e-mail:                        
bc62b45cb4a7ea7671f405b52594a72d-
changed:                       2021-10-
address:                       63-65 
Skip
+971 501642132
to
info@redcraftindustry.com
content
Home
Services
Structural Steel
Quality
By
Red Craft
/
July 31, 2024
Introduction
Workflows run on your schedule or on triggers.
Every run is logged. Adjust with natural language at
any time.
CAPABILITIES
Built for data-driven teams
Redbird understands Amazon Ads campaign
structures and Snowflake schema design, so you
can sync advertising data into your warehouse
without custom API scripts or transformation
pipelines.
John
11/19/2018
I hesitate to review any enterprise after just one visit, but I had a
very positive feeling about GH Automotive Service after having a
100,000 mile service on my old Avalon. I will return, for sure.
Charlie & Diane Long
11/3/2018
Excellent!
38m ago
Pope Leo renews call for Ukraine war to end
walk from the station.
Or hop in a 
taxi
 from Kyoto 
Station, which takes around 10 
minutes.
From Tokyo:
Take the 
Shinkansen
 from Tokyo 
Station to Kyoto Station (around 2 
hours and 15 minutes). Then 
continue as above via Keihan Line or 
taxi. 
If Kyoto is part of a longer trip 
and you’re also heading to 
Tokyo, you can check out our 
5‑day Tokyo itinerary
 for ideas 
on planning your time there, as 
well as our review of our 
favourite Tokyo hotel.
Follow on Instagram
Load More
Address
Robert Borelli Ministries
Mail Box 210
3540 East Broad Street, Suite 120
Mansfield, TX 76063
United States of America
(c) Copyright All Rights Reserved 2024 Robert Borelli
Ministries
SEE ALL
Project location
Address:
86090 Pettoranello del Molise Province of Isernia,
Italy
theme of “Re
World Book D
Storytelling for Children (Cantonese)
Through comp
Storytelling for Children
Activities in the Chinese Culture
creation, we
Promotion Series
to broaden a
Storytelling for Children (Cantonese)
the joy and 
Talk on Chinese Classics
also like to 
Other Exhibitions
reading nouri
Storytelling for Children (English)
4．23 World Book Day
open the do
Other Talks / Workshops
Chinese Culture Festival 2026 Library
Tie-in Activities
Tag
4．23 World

----

Exercise requirements: Return all the lines shown above, word for word.

Finished task:
e-mail:                        
bc62b45cb4a7ea7671f405b52594a72d-
changed:                       2021-10-
address:                       63-65 
Skip
+971 501642132
to
info@redcraftindustry.com
content
Home
Services
Structural Steel
Quality
By
Red Craft
/
July 31, 2024
Introduction
Workflows run on your schedule or on triggers.
Every run is logged. Adjust with natural language at
any time.
CAPABILITIES
Built for data-driven teams
Redbird understands Amazon Ads campaign
structures and Snowflake schema design, so you
can sync advertising data into your warehouse
without custom API scripts or transformation
pipelines.
John
11/19/2018
I hesitate to review any enterprise after just one visit, but I had a
very positive feeling about GH Automotive Service after having a
100,000 mile service on my old Avalon. I will return, for sure.
Charlie & Diane Long
11/3/2018
Excellent!
38m ago
Pope Leo renews call for Ukraine war to end
walk from the station.
Or hop in a 
taxi
 from Kyoto 
Station, which takes around 10 
minutes.
From Tokyo:
Take the 
Shinkansen
 from Tokyo 
Station to Kyoto Station (around 2 
hours and 15 minutes). Then 
continue as above via Keihan Line or 
taxi. 
If Kyoto is part of a longer trip 
and you’re also heading to 
Tokyo, you can check out our 
5‑day Tokyo itinerary
 for ideas 
on planning your time there, as 
well as our review of our 
favourite Tokyo hotel.
Follow on Instagram
Load More
Address
Robert Borelli Ministries
Mail Box 210
3540 East Broad Street, Suite 120
Mansfield, TX 76063
United States of America
(c) Copyright All Rights Reserved 2024 Robert Borelli
Ministries
SEE ALL
Project location
Address:
86090 Pettoranello del Molise Province of Isernia,
Italy
theme of “Re
World Book D
Storytelling for Children (Cantonese)
Through comp
Storytelling for Children
Activities in the Chinese Culture
creation, we
Promotion Series
to broaden a
Storytelling for Children (Cantonese)
the joy and 
Talk on Chinese Classics
also like to 
Other Exhibitions
reading nouri
Storytelling for Children (English)
4．23 World Book Day
open the do
Other Talks / Workshops
Chinese Culture Festival 2026 Library
Tie-in Activities
Tag
4．23 World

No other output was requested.